In fact, the Church teaches that the ordinary magisterium is to be received with faith, and this includes not only things like liturgy and traditions of prayer, but the clear Mind of the Church on social issues. Catholic social teaching is just applied moral theology.

But of course not all conservative Catholic who reject Catholic social teaching admit it. Some, like Fr Richard Sirico and Congressman Paul Ryan, do so while claiming to adhere to that teaching. This would be laughable were it not for the fact that they convince those eager to be convinced that this is indeed the case.

I’m sorry; no one is claiming that Catholic social dogma can only result in one particular social order. It can be interpreted in many ways. I personally interpret it in the most radical way, but I don’t argue that other, more moderate interpretations can be valid.

However, there are basic principles that cannot be denied.
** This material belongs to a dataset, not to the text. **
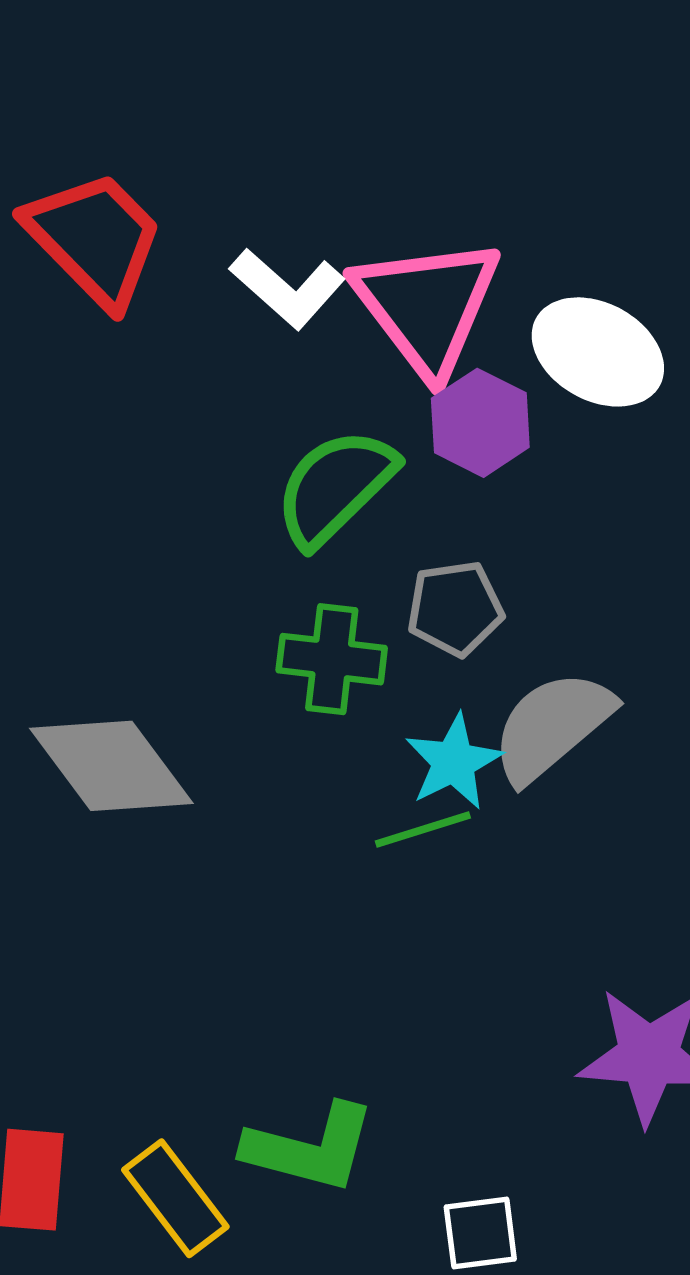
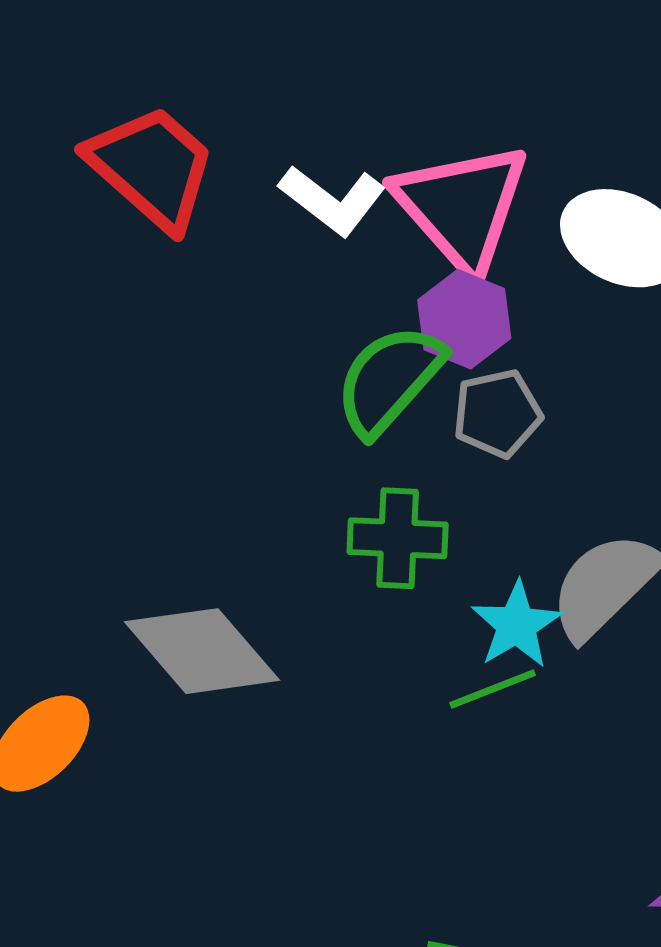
purple hexagon: (480, 423) -> (464, 319), moved
gray pentagon: (455, 608) -> (497, 413), moved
You may argue for social democracy and be in accord with those principles, or you may argue for distributism. You may wish to see a well regulated market economy. But nowhere in Catholic social teaching can you find justification for the sort of free market ideology that has ruled in this country, and increasingly around the world, for thirty years. You can nowhere in the Catholic tradition find justification for torture, or assassinating foreign enemies, or invading a country because you claim that they may be a threat.

If you claim otherwise, excuse me for doubting your faith.